• Problem details: Please count the lines in the data below that hold the word "zwei", and give only the number.

• Supplied information:

----

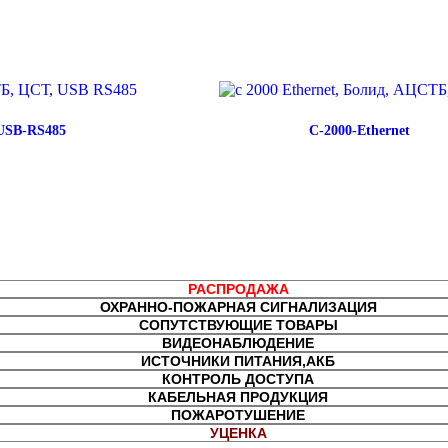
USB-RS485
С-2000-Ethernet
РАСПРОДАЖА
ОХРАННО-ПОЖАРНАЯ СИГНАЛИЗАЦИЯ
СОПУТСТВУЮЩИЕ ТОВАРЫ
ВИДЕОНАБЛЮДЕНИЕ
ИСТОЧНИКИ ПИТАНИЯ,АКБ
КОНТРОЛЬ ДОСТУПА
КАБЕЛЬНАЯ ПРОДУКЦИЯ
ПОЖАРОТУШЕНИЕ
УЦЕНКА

----

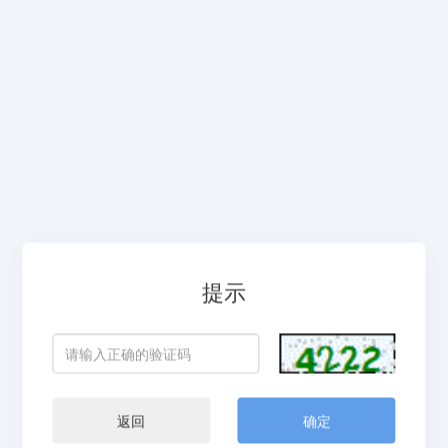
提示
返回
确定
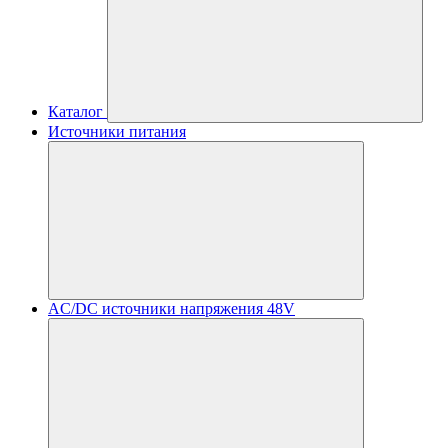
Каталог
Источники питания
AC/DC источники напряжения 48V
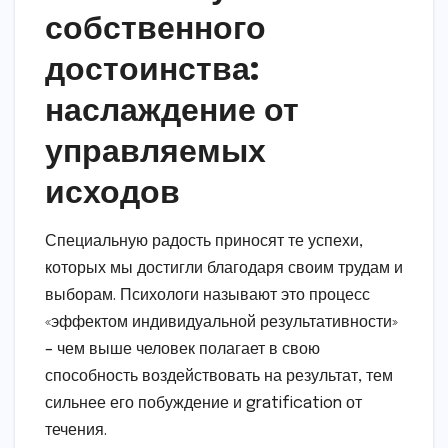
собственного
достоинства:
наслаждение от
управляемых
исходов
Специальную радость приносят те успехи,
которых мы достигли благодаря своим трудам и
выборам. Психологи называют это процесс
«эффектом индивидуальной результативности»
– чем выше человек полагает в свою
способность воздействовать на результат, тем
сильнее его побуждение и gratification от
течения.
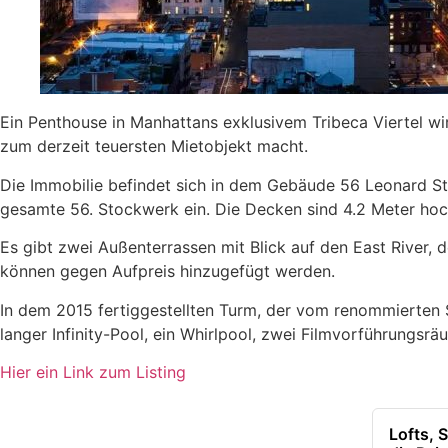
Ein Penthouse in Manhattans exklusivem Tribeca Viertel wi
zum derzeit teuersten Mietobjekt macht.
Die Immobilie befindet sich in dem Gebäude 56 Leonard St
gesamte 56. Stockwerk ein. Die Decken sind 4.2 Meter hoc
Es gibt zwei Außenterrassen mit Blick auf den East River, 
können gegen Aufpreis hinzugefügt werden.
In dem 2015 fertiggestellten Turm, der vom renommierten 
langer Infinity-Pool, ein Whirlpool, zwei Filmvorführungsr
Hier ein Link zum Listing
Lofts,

----

• Completed task: 2